William R. Thayer, “The New Storytellers and the Death of Realism” Forum (1894) reproduced in The War of the Critics over William Dean Howells(1962) 69-70.
Thayer’s position seems to have softened a bit in his 1919 address to the AHA, which flicks the human from the center of “life” in actuality, but clutches preciously to the role of human judgment outside scientific matters—and history is not, in his estimation, any more scientific than literature.
In the nineteenth century, however, came the revelation, now generally accepted among intelligent peoples, that the earth is not the centre of the universe, and consequently man’s cosmic position has completely changed. His history, at least so far as it concerns ultimates, must be wholly revised. As we look out at the Milky Way on a clear frosty night, we no longer modestly assume that its millions of stars and all the other suns and constellations were created and are whirling forever on their immeasurable circuits for the benefit of us mere men. Not only the scale by which we measure has changed, but the degree and the purpose.

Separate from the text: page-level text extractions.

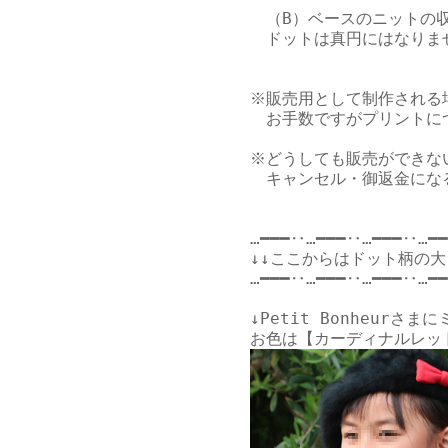
　（B）ベースのニットの
　ドットは真円にはなりま
※販売用として制作される場
　お手数ですがプリントに
※どうしても販売ができな
　キャンセル・御返金にな
…━━━‥…━━━‥…━━━‥…━━
↓↓ここからはドット柄の大
…━━━‥…━━━‥…━━━‥…━━
↓
Petit Bonheurさま
に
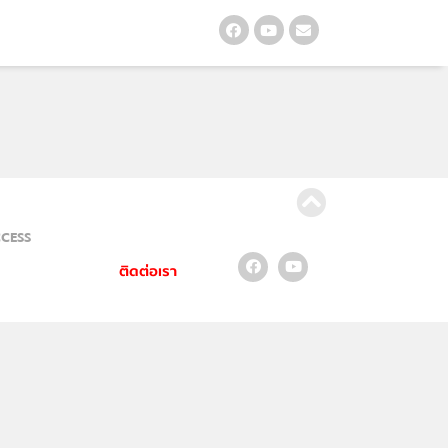
CCESS
ติดต่อเรา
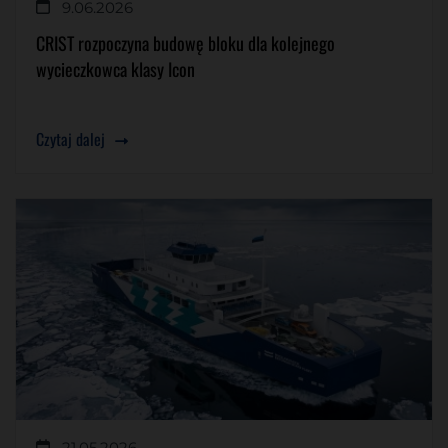
9.06.2026
CRIST rozpoczyna budowę bloku dla kolejnego
wycieczkowca klasy Icon
Czytaj dalej
21.05.2026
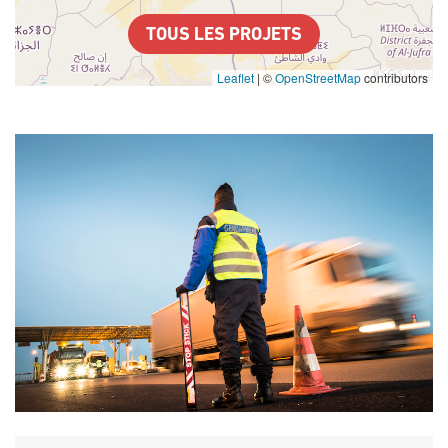
TOUS LES PROJETS
Leaflet
|
©
OpenStreetMap
contributors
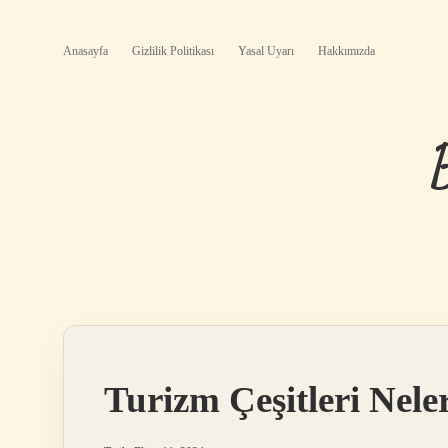
Anasayfa
Gizlilik Politikası
Yasal Uyarı
Hakkımızda
Turizm Çeşitleri Nele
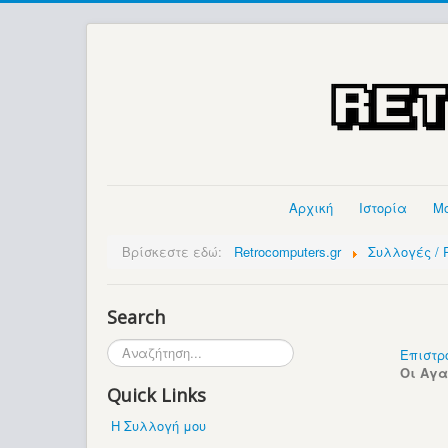
Αρχική
Ιστορία
Μ
Βρίσκεστε εδώ:
Retrocomputers.gr
Συλλογές / P
Search
Αναζήτηση...
Επιστρ
Οι Αγ
Quick Links
Η Συλλογή μου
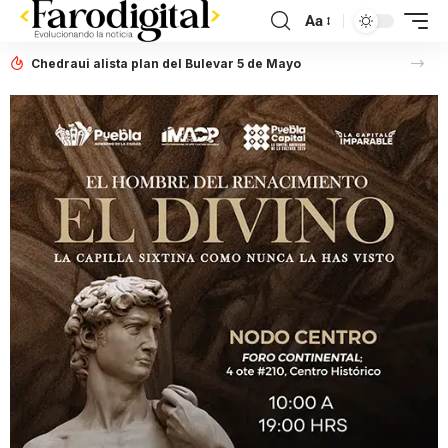
Aa
Chedraui alista plan del Bulevar 5 de Mayo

The modern key word for solving the enigma is evolution, development, growth, not special creation according to theological assertions and guesses. After trying this key in every lock during the past sixty or seventy years, we find, as it seems to me, that it has opened to us not the secret of life itself, but the process by which we and all other living things, and all forms of matter, live.
Inevitably, the study of history and its writing felt the change and felt it so imperiously that for the last half-century historical students and writers have sought deliberately to record the process of evolution in human affairs. No doubt, the formula helps us to advance a long way towards truth, and it supersedes all the fantastic and arbitrary formulas which men employed earlier. But the question for us now is, how far should we employ it? Shall we make it so paramount that it obtrudes? Should it not rather be like the skeleton in man and most vertebrate animals, which really determines their form and motions but is concealed beneath a covering of flesh? The turtle, to be sure, wears its skeleton on its outside, but the turtle is, after all, neither the highest nor the most beautiful kind of animal. And may we not be misled by employing too rigidly in the human field formulas which apply best to the domain of matter, to the field of chemistry, for example, or of physics, or of astronomy?
I have long had my doubts as to the accuracy or propriety of calling history a science. We investigate historical material in the same way that a chemist investigates his material, but we must not therefore assume that the two sorts of materials are identical, or that the employment of similar methods by historians and chemists makes history a science in the same sense that chemistry is one. In these matters we are apt to quarrel over the mere words, the names of things, rather than over the things themselves behind the words. But in general I feel that the less an historian has to do with science, the less he deliberately imitates and assumes scientific aims and conclusions, the better.